> [Work request]: Every line of the data below is to be written out again exactly.

> [Exercise data]:
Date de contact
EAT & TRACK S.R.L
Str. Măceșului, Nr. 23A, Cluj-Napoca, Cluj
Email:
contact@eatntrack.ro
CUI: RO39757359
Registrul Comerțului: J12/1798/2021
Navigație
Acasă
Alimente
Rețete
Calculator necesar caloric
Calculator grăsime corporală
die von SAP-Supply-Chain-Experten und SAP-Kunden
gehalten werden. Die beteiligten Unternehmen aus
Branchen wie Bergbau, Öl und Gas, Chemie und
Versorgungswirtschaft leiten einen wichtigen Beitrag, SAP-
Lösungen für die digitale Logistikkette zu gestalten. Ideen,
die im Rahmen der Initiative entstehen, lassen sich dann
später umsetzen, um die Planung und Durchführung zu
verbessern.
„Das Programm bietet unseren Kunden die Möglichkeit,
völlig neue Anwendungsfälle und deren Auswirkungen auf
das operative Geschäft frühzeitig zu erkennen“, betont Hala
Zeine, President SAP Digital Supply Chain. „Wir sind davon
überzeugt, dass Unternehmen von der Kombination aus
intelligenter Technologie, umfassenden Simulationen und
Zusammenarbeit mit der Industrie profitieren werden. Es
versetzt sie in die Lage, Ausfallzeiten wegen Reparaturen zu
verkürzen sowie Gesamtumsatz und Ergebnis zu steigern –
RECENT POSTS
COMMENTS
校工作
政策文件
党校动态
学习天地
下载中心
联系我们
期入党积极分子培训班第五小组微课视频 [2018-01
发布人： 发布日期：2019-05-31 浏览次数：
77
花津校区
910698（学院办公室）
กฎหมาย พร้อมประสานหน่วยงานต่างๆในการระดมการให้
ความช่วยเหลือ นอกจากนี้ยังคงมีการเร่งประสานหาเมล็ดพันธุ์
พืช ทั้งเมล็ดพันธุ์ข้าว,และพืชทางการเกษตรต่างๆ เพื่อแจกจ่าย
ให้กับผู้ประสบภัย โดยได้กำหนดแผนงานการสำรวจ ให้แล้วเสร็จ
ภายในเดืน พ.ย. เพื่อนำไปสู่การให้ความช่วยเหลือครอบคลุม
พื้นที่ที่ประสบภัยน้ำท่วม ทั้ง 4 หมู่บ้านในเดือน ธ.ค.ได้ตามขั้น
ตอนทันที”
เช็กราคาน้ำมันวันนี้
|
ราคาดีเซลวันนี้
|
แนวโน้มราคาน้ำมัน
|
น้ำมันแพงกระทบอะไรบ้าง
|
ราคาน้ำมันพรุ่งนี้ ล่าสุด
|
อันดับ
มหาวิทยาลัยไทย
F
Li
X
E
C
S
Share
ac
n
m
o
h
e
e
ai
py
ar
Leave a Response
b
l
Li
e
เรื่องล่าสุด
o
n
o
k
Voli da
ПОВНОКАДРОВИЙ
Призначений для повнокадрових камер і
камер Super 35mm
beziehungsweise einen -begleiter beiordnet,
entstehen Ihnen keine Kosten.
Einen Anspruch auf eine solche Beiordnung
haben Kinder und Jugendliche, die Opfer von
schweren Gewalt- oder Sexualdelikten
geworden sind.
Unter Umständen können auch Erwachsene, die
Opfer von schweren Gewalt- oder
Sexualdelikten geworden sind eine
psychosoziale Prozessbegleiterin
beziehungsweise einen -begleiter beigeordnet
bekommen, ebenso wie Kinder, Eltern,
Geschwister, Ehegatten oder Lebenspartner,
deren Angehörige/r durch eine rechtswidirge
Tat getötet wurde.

> [Solution to this exercise]:
Date de contact
EAT & TRACK S.R.L
Str. Măceșului, Nr. 23A, Cluj-Napoca, Cluj
Email:
contact@eatntrack.ro
CUI: RO39757359
Registrul Comerțului: J12/1798/2021
Navigație
Acasă
Alimente
Rețete
Calculator necesar caloric
Calculator grăsime corporală
die von SAP-Supply-Chain-Experten und SAP-Kunden
gehalten werden. Die beteiligten Unternehmen aus
Branchen wie Bergbau, Öl und Gas, Chemie und
Versorgungswirtschaft leiten einen wichtigen Beitrag, SAP-
Lösungen für die digitale Logistikkette zu gestalten. Ideen,
die im Rahmen der Initiative entstehen, lassen sich dann
später umsetzen, um die Planung und Durchführung zu
verbessern.
„Das Programm bietet unseren Kunden die Möglichkeit,
völlig neue Anwendungsfälle und deren Auswirkungen auf
das operative Geschäft frühzeitig zu erkennen“, betont Hala
Zeine, President SAP Digital Supply Chain. „Wir sind davon
überzeugt, dass Unternehmen von der Kombination aus
intelligenter Technologie, umfassenden Simulationen und
Zusammenarbeit mit der Industrie profitieren werden. Es
versetzt sie in die Lage, Ausfallzeiten wegen Reparaturen zu
verkürzen sowie Gesamtumsatz und Ergebnis zu steigern –
RECENT POSTS
COMMENTS
校工作
政策文件
党校动态
学习天地
下载中心
联系我们
期入党积极分子培训班第五小组微课视频 [2018-01
发布人： 发布日期：2019-05-31 浏览次数：
77
花津校区
910698（学院办公室）
กฎหมาย พร้อมประสานหน่วยงานต่างๆในการระดมการให้
ความช่วยเหลือ นอกจากนี้ยังคงมีการเร่งประสานหาเมล็ดพันธุ์
พืช ทั้งเมล็ดพันธุ์ข้าว,และพืชทางการเกษตรต่างๆ เพื่อแจกจ่าย
ให้กับผู้ประสบภัย โดยได้กำหนดแผนงานการสำรวจ ให้แล้วเสร็จ
ภายในเดืน พ.ย. เพื่อนำไปสู่การให้ความช่วยเหลือครอบคลุม
พื้นที่ที่ประสบภัยน้ำท่วม ทั้ง 4 หมู่บ้านในเดือน ธ.ค.ได้ตามขั้น
ตอนทันที”
เช็กราคาน้ำมันวันนี้
|
ราคาดีเซลวันนี้
|
แนวโน้มราคาน้ำมัน
|
น้ำมันแพงกระทบอะไรบ้าง
|
ราคาน้ำมันพรุ่งนี้ ล่าสุด
|
อันดับ
มหาวิทยาลัยไทย
F
Li
X
E
C
S
Share
ac
n
m
o
h
e
e
ai
py
ar
Leave a Response
b
l
Li
e
เรื่องล่าสุด
o
n
o
k
Voli da
ПОВНОКАДРОВИЙ
Призначений для повнокадрових камер і
камер Super 35mm
beziehungsweise einen -begleiter beiordnet,
entstehen Ihnen keine Kosten.
Einen Anspruch auf eine solche Beiordnung
haben Kinder und Jugendliche, die Opfer von
schweren Gewalt- oder Sexualdelikten
geworden sind.
Unter Umständen können auch Erwachsene, die
Opfer von schweren Gewalt- oder
Sexualdelikten geworden sind eine
psychosoziale Prozessbegleiterin
beziehungsweise einen -begleiter beigeordnet
bekommen, ebenso wie Kinder, Eltern,
Geschwister, Ehegatten oder Lebenspartner,
deren Angehörige/r durch eine rechtswidirge
Tat getötet wurde.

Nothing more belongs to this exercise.